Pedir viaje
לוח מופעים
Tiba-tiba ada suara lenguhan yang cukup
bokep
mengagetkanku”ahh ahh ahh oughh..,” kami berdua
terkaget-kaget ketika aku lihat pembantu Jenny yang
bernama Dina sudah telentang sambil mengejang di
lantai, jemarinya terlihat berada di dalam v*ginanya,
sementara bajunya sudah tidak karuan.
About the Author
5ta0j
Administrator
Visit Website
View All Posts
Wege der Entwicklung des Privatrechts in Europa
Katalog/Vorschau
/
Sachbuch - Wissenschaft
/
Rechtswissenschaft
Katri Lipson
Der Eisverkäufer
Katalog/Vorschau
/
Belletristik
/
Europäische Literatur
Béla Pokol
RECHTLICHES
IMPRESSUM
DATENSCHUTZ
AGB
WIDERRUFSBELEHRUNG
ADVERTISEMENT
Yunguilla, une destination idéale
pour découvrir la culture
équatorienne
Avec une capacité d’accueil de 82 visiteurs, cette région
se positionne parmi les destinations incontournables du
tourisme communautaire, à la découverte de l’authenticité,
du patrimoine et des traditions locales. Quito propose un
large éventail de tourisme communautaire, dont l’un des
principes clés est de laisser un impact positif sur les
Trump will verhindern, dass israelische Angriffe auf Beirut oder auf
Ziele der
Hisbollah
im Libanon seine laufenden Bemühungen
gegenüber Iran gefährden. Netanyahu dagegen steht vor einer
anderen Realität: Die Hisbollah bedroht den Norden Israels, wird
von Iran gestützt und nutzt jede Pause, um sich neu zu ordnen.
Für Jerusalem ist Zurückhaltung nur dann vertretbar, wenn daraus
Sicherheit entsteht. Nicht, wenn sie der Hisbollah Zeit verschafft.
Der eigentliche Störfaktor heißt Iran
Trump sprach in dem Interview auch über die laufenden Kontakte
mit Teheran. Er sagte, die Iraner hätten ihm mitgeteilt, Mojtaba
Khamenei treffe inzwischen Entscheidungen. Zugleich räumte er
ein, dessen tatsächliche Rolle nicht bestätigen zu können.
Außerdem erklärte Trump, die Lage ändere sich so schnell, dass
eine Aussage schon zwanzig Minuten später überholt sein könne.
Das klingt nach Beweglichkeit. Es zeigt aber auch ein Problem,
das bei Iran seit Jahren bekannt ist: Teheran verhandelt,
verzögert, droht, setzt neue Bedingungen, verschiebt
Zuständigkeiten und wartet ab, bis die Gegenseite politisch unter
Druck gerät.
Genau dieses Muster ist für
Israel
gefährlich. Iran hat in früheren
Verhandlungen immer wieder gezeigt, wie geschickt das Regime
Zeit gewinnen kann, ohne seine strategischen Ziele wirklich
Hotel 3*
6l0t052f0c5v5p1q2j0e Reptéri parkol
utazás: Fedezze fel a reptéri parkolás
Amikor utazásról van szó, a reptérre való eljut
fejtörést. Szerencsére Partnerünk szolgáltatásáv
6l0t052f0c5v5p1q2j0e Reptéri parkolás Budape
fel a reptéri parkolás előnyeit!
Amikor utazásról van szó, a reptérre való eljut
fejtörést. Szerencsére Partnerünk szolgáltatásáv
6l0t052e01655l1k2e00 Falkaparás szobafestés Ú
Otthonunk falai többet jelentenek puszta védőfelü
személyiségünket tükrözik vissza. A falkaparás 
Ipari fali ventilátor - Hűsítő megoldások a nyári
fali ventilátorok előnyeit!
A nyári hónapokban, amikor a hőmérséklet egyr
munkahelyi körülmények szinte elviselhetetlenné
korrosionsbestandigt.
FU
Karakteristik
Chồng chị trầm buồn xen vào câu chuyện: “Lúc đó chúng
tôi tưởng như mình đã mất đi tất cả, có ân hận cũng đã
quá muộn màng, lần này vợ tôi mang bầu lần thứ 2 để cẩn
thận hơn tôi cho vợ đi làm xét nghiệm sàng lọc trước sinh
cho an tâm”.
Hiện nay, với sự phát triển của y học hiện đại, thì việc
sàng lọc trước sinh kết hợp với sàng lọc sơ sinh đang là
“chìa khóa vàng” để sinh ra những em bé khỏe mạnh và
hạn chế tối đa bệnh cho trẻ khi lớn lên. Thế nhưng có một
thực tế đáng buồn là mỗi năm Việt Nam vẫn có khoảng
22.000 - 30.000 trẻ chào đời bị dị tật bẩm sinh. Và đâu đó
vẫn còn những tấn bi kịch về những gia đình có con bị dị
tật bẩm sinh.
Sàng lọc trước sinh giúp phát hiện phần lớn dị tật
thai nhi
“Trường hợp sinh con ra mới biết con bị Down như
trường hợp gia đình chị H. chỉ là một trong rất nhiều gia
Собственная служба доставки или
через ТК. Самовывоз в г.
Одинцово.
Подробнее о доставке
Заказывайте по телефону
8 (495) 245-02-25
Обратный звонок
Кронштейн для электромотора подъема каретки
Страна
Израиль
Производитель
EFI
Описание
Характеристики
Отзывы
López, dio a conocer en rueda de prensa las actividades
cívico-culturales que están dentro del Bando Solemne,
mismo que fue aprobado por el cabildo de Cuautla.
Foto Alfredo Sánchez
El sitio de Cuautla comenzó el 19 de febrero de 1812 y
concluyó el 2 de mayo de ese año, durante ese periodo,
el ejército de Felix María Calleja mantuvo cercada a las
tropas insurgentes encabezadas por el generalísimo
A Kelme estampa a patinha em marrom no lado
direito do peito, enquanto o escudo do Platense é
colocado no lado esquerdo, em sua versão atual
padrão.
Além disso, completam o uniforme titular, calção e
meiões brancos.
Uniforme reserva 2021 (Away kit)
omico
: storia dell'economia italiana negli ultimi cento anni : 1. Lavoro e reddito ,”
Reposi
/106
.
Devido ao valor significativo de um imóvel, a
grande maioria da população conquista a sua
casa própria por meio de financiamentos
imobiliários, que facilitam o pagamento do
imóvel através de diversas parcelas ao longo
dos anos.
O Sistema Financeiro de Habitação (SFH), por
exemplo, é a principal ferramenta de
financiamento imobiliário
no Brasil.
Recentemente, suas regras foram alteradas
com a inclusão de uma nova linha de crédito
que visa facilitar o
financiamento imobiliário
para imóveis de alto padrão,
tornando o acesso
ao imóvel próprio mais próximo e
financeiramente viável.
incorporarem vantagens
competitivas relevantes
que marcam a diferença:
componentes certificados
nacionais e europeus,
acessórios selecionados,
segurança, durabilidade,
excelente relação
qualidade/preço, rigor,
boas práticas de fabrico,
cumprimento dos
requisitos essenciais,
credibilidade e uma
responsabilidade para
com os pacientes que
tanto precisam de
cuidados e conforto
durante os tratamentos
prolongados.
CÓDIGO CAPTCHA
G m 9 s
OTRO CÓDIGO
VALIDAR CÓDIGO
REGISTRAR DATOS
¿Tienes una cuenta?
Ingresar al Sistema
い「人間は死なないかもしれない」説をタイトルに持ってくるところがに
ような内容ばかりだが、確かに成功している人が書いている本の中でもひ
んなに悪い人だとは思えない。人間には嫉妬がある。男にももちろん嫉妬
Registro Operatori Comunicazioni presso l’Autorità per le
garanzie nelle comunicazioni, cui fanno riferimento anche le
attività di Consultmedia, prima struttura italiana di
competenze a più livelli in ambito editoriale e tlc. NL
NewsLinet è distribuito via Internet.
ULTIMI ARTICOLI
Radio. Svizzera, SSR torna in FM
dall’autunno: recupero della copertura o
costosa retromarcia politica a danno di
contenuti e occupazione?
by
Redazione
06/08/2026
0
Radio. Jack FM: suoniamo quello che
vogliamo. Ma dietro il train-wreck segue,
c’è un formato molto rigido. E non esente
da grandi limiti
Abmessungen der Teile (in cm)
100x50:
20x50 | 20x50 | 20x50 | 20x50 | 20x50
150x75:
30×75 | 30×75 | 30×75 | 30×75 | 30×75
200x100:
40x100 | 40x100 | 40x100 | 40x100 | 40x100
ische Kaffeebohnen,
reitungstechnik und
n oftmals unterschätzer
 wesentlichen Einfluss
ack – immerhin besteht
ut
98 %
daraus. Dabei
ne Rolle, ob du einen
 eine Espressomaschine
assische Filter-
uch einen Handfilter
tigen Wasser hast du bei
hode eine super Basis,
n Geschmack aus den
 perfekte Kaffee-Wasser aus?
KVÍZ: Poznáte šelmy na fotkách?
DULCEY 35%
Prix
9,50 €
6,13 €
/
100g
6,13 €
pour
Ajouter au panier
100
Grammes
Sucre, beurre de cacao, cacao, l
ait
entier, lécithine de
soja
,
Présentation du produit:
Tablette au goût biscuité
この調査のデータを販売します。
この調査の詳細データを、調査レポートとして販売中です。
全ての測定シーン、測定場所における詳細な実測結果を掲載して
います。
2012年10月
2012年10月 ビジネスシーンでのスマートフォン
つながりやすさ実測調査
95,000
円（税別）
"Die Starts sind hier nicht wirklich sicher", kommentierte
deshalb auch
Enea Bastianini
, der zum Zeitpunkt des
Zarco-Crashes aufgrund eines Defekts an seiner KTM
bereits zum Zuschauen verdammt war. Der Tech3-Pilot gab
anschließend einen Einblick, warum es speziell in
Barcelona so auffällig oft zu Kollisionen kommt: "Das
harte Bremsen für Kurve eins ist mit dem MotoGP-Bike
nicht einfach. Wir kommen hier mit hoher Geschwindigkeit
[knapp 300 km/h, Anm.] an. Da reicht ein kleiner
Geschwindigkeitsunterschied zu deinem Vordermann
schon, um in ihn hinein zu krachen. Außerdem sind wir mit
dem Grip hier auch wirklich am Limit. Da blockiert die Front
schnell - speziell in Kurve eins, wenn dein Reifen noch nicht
———
Your answer must be the line holding "daraus. Dabei" and every later line of the entries above, written out exactly, and nothing else.

Response area:
daraus. Dabei
ne Rolle, ob du einen
 eine Espressomaschine
assische Filter-
uch einen Handfilter
tigen Wasser hast du bei
hode eine super Basis,
n Geschmack aus den
 perfekte Kaffee-Wasser aus?
KVÍZ: Poznáte šelmy na fotkách?
DULCEY 35%
Prix
9,50 €
6,13 €
/
100g
6,13 €
pour
Ajouter au panier
100
Grammes
Sucre, beurre de cacao, cacao, l
ait
entier, lécithine de
soja
,
Présentation du produit:
Tablette au goût biscuité
この調査のデータを販売します。
この調査の詳細データを、調査レポートとして販売中です。
全ての測定シーン、測定場所における詳細な実測結果を掲載して
います。
2012年10月
2012年10月 ビジネスシーンでのスマートフォン
つながりやすさ実測調査
95,000
円（税別）
"Die Starts sind hier nicht wirklich sicher", kommentierte
deshalb auch
Enea Bastianini
, der zum Zeitpunkt des
Zarco-Crashes aufgrund eines Defekts an seiner KTM
bereits zum Zuschauen verdammt war. Der Tech3-Pilot gab
anschließend einen Einblick, warum es speziell in
Barcelona so auffällig oft zu Kollisionen kommt: "Das
harte Bremsen für Kurve eins ist mit dem MotoGP-Bike
nicht einfach. Wir kommen hier mit hoher Geschwindigkeit
[knapp 300 km/h, Anm.] an. Da reicht ein kleiner
Geschwindigkeitsunterschied zu deinem Vordermann
schon, um in ihn hinein zu krachen. Außerdem sind wir mit
dem Grip hier auch wirklich am Limit. Da blockiert die Front
schnell - speziell in Kurve eins, wenn dein Reifen noch nicht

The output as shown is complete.